**Task directions:** Please give again every entry exactly as it appears, setting aside the pictures.

**Records supplied:**

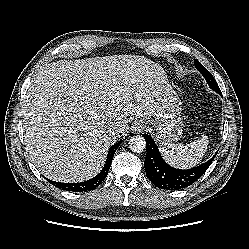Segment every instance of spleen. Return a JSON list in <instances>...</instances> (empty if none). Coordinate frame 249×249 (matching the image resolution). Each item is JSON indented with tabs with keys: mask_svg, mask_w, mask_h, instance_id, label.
<instances>
[{
	"mask_svg": "<svg viewBox=\"0 0 249 249\" xmlns=\"http://www.w3.org/2000/svg\"><path fill=\"white\" fill-rule=\"evenodd\" d=\"M208 143V136H202L186 144L162 143L160 151L167 163L177 168L187 169L201 162Z\"/></svg>",
	"mask_w": 249,
	"mask_h": 249,
	"instance_id": "1",
	"label": "spleen"
}]
</instances>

**Written solution:**
Segment every instance of spleen. Return a JSON list in <instances>...</instances> (empty if none). Coordinate frame 249×249 (matching the image resolution). Each item is JSON indented with tabs with keys: mask_svg, mask_w, mask_h, instance_id, label.
<instances>
[{
	"mask_svg": "<svg viewBox=\"0 0 249 249\" xmlns=\"http://www.w3.org/2000/svg\"><path fill=\"white\" fill-rule=\"evenodd\" d=\"M208 143V136H202L186 144L162 143L160 151L167 163L177 168L187 169L201 162Z\"/></svg>",
	"mask_w": 249,
	"mask_h": 249,
	"instance_id": "1",
	"label": "spleen"
}]
</instances>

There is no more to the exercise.